Axonométrie du quartier de la Grâce de Dieu à Caen Dans une vision globale, le projet propose de retisser des liens entre nature et architecture.
Programmer avec le milieu
Les Grands Ensembles ont ceci de commun qu'ils conjuguent en un seul geste pensé comme définitif, architecture et urbanisme. Les politiques de l'ANRU des quinze dernières années, dans leur ambition d'infléchir la radicalité du propos moderne, n'ont pas réussi à donner partout sur le territoire, le cap d'un projet urbain clair. Pour l’équipe lauréate emmenée par La Soda, “rénover l'immeuble Langevin à la Grâce de Dieu, c'est l'occasion de restaurer une forme de modernité endormie, en associant architecture et nature”.

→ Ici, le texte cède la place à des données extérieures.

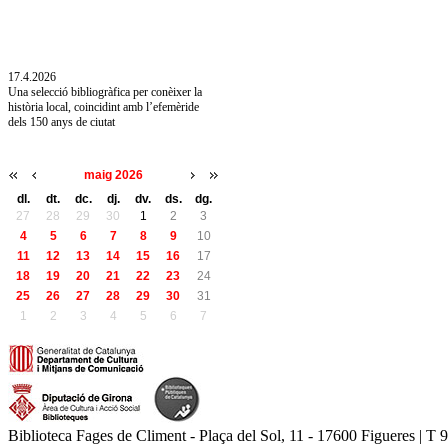
10.7.2026
Acollim l'exposició «Vicenç Pagès Jordà,
l'art de llegir» de la Diputació de Girona fins
a l'1 de setembre
17.4.2026
Una selecció bibliogràfica per conèixer la
història local, coincidint amb l’efemèride
dels 150 anys de ciutat
maig 2026
dl.
dt.
dc.
dj.
dv.
ds.
dg.
27
28
29
30
1
2
3
4
5
6
7
8
9
10
11
12
13
14
15
16
17
18
19
20
21
22
23
24
25
26
27
28
29
30
31
1
2
3
4
5
6
7
Biblioteca Fages de Climent - Plaça del Sol, 11 - 17600 Figueres | T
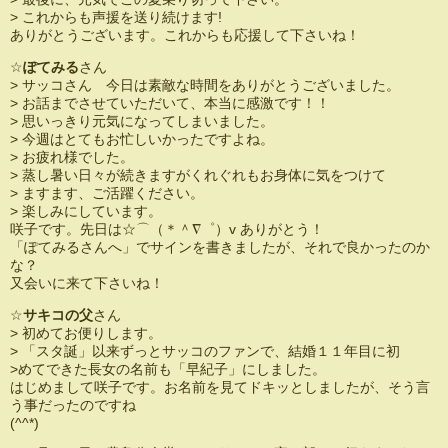
> これからも声援を送り続けます!
ありがとうございます。これからも応援して下さいね！
☆
ぽてみる
さん
> サッコさん 今日は素敵な時間をありがとうございました。
> お話までさせていただいて、本当に感激です！！
> 思いっきり元気になってしまいました。
> 今週はとてもお忙しいかったですよね。
> お疲れ様でした。
> 蒸し暑い日々が続きますがくれぐれもお身体に気をつけて
> ますます、ご活躍ください。
> 楽しみにしています。
咲子です。先日は☆⌒（＊＾∇゜）v ありがとう！
「ぽてみるさんへ」でサインを書きましたが、それで良かったのか
な？
又会いに来て下さいね！
☆
サキコの父
さん
> 初めてお便りします。
> 「スタ誕」以来ずっとサッコのファンで、結婚１１年目に初
>めてできた長女の名前も「早紀子」にしました。
はじめまして咲子です。お名前を見てドキッとしましたが、そう言
う事だったのですね
(^^*)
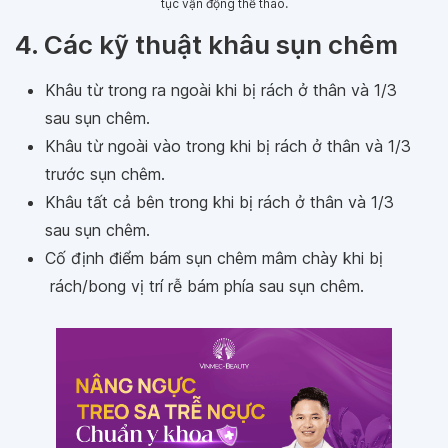
tục vận động thể thao.
4. Các kỹ thuật khâu sụn chêm
Khâu từ trong ra ngoài khi bị rách ở thân và 1/3
sau sụn chêm.
Khâu từ ngoài vào trong khi bị rách ở thân và 1/3
trước sụn chêm.
Khâu tất cả bên trong khi bị rách ở thân và 1/3
sau sụn chêm.
Cố định điểm bám sụn chêm mâm chày khi bị
rách/bong vị trí rễ bám phía sau sụn chêm.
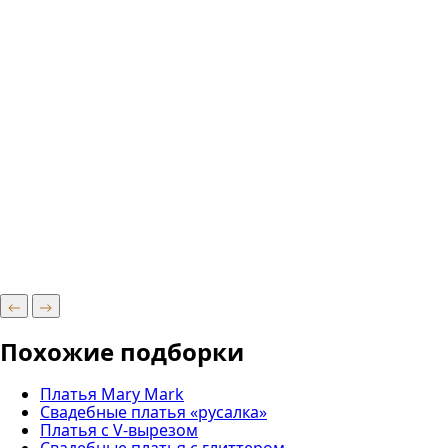
Похожие подборки
Платья Mary Mark
Свадебные платья «русалка»
Платья с V-вырезом
Свадебные платья с глиттером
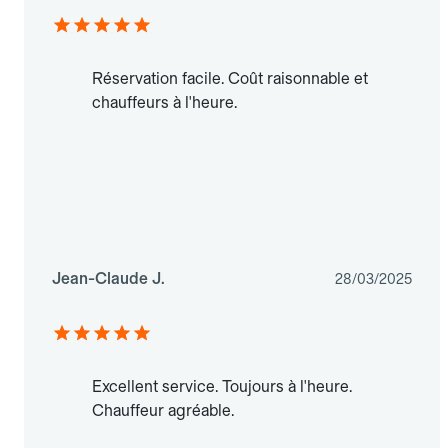
Réservation facile. Coût raisonnable et
chauffeurs à l'heure.
Jean-Claude J.
28/03/2025
Excellent service. Toujours à l'heure.
Chauffeur agréable.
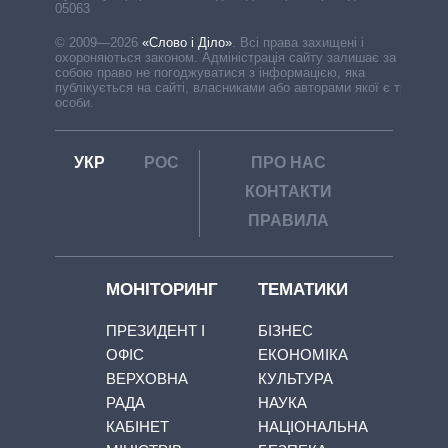
05063
© 2009—2026
«Слово і Діло»
.
Всі права захищені і
охороняються законом. Адміністрація сайту залишає за
собою право не погоджуватися з інформацією, яка
публікується на сайті, власниками або авторами якої є треті
особи.
УКР
РОС
ПРО НАС
КОНТАКТИ
ПРАВИЛА
МОНІТОРИНГ
ТЕМАТИКИ
ПРЕЗИДЕНТ І
БІЗНЕС
ОФІС
ЕКОНОМІКА
ВЕРХОВНА
КУЛЬТУРА
РАДА
НАУКА
КАБІНЕТ
НАЦІОНАЛЬНА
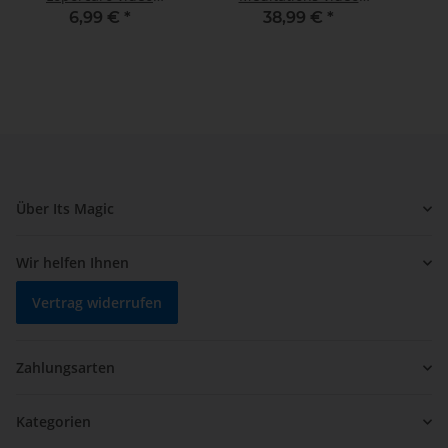
DOWNLOAD
DOWNLOAD
6,99 €
*
38,99 €
*
Über Its Magic
Wir helfen Ihnen
Vertrag widerrufen
Zahlungsarten
Kategorien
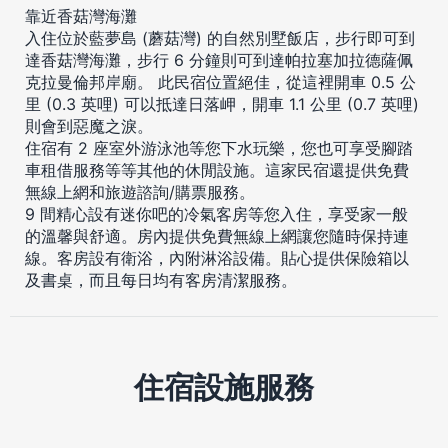
靠近香菇灣海灘
入住位於藍夢島 (蘑菇灣) 的自然別墅飯店，步行即可到
達香菇灣海灘，步行 6 分鐘則可到達帕拉塞加拉德薩佩
克拉曼倫邦岸廟。 此民宿位置絕佳，從這裡開車 0.5 公
里 (0.3 英哩) 可以抵達日落岬，開車 1.1 公里 (0.7 英哩)
則會到惡魔之淚。
住宿有 2 座室外游泳池等您下水玩樂，您也可享受腳踏
車租借服務等等其他的休閒設施。這家民宿還提供免費
無線上網和旅遊諮詢/購票服務。
9 間精心設有迷你吧的冷氣客房等您入住，享受家一般
的溫馨與舒適。房內提供免費無線上網讓您隨時保持連
線。客房設有衛浴，內附淋浴設備。貼心提供保險箱以
及書桌，而且每日均有客房清潔服務。
住宿設施服務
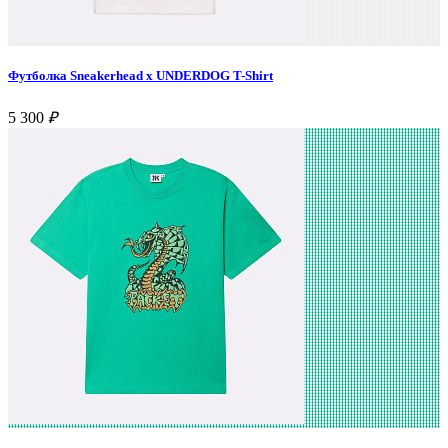
Футболка Sneakerhead x UNDERDOG T-Shirt
5 300
₽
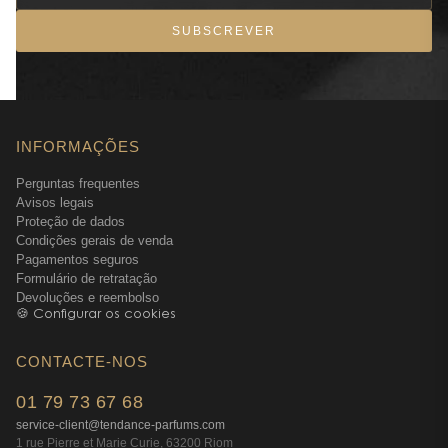
SUBSCREVER
INFORMAÇÕES
Perguntas frequentes
Avisos legais
Proteção de dados
Condições gerais de venda
Pagamentos seguros
Formulário de retratação
Devoluções e reembolso
🍪 Configurar os cookies
CONTACTE-NOS
01 79 73 67 68
service-client@tendance-parfums.com
1 rue Pierre et Marie Curie, 63200 Riom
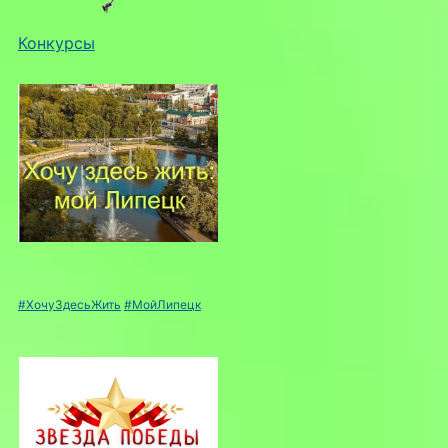
Конкурсы
#ХочуЗдесьЖить
#МойЛипецк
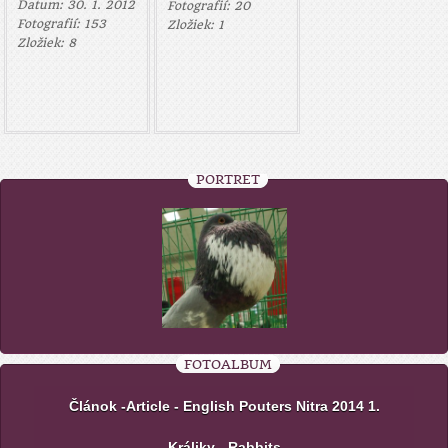
Datum:
30. 1. 2012
Fotografií:
20
Fotografií:
153
Zložiek:
1
Zložiek:
8
PORTRÉT
FOTOALBUM
Článok -Article - English Pouters Nitra 2014 1.
Králiky - Rabbits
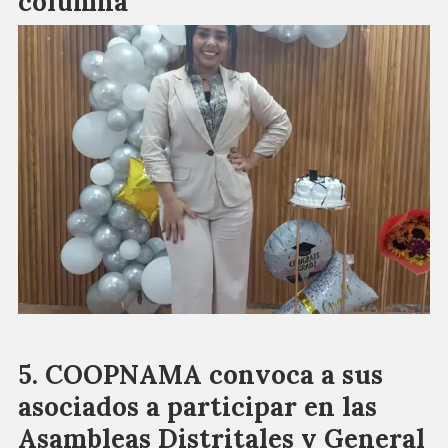
columna
COOPNAMA convoca a sus
asociados a participar en las
Asambleas Distritales y General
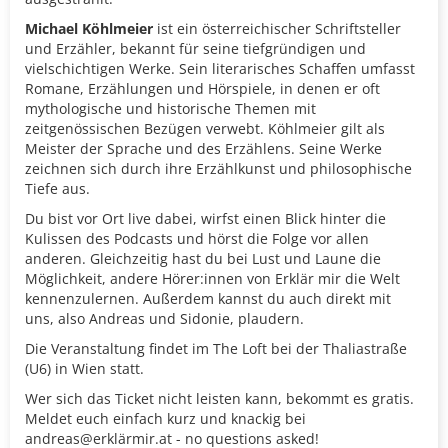
Michael Köhlmeier
ist ein österreichischer Schriftsteller
und Erzähler, bekannt für seine tiefgründigen und
vielschichtigen Werke. Sein literarisches Schaffen umfasst
Romane, Erzählungen und Hörspiele, in denen er oft
mythologische und historische Themen mit
zeitgenössischen Bezügen verwebt. Köhlmeier gilt als
Meister der Sprache und des Erzählens. Seine Werke
zeichnen sich durch ihre Erzählkunst und philosophische
Tiefe aus.
Du bist vor Ort live dabei, wirfst einen Blick hinter die
Kulissen des Podcasts und hörst die Folge vor allen
anderen. Gleichzeitig hast du bei Lust und Laune die
Möglichkeit, andere Hörer:innen von Erklär mir die Welt
kennenzulernen. Außerdem kannst du auch direkt mit
uns, also Andreas und Sidonie, plaudern.
Die Veranstaltung findet im The Loft bei der Thaliastraße
(U6) in Wien statt.
Wer sich das Ticket nicht leisten kann, bekommt es gratis.
Meldet euch einfach kurz und knackig bei
andreas@erklärmir.at - no questions asked!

Au-delà d’une simple planification spatiale, l’idée du projet développée est de programmer le sol avec les conditions physiques du milieu : nature du sol et du sous-sol, faune et flore indigène, climat normand d'aujourd'hui et de demain. Ce sol doit participer à la ville en retrouvant un lien écosystémique avec l'architecture habitée. Le projet propose ainsi que le Langevin et ses abords deviennent une petite polarité périphérique anticipée, faisant cohabiter la vie locale et des pratiques d'agglomération. Il se veut être une extension végétale de la centralité existante, tout en révélant les qualités existantes plutôt que de les effacer, à travers des démolitions sélectives.

Elévation Est Ouvert sur un paysage vivant et nourricier, le Superlangevin renouvelle la façon d’habiter le quartier. Il devient un commun vivant, où habiter rime avec apprendre, produire et partager.
Un lieu ressource
Le Superlangevin est un « lieu-ressources » poreux, traversant et pluriel. Il essaime des pratiques à prolonger plus loin, par effet papillon : habiter un paysage vivant et nourricier, développer la convivialité alimentaire et rendre une alimentation de qualité accessible, s'éduquer aux transitions, marcher à l'ombre, retrouver le cycle de l'eau, prendre soin du vivant, habiter ensemble confortablement… Ces principes prennent par exemple corps à travers la “Maison du vivant” et son “Perchoir” : placés sur la toiture, décloisonnant les publics, ils combinent maraîchage, alimentation solidaire, actions pédagogiques et débats citoyens.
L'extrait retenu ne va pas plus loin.